On Tuesday, the House Education Instruction & Programs committee will consider an additional voucher bill that is broader in scope and more devoid of accountability than any voucher proposal Tennessee has seen before.
House Bill 138 has NO limit on number of vouchers available. NO requirements at all for participating education providers, and NO testing or reporting requirements. An eligible student under this bill is any Tennessee child with an Individualized Education Plan (IEP) providing for special education services. Currently, 120,000 students in Tennessee meet that standard. Make no mistake, this vision – over a hundred thousand available vouchers with no meaningful standards or oversight – is not an outlier. It’s the ultimate goal of voucher advocates, and it’s where they hope any voucher law will ultimately take Tennessee.

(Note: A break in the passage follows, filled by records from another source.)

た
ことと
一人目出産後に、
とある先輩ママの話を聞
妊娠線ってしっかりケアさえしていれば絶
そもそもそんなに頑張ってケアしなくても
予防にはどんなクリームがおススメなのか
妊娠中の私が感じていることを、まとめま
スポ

This bill states that a parent of any child with an IEP, in exchange for a promise to not enroll the child in public school, may have BEP funds deposited into a bank account the parent controls. The parent is to use the funds to educate the child in some fashion, whether by enrolling in private school, purchasing an online learning program, hiring a tutor, or some other means. This bill specifically states that there will be NO regulations or standards applied to a participating educational provider. Private schools accepting this voucher are not required to be accredited or have any operating history. A provider need not actually provide the services called for in the child’s IEP. The bill calls for NO testing or reporting of educational results. ZERO accountability. And this lack of accountability runs counter to all of the laws that have been passed in recent years requiring testing and accountability for our public schools. Why would our legislators allow our tax money to be spent without any accountability, after spending years trying to establish accountability in our schools?
It’s staggering to think of the abuse, waste, and inadequate education that this bill would produce if it becomes law. The proposal is modeled after a similar law in Florida, which has produced rampant fraud and educational malpractice. “It’s like a perverse science experiment, using disabled school kids as lab rats and funded by nine figures in taxpayer cash: Dole out millions to anybody calling himself an educator. Don’t regulate curriculum or even visit campuses to see where the money is going.” [*Disclaimer – this article contains graphic and offensive language and behavior used by the private schools that received taxpayer funds under Florida’s program.]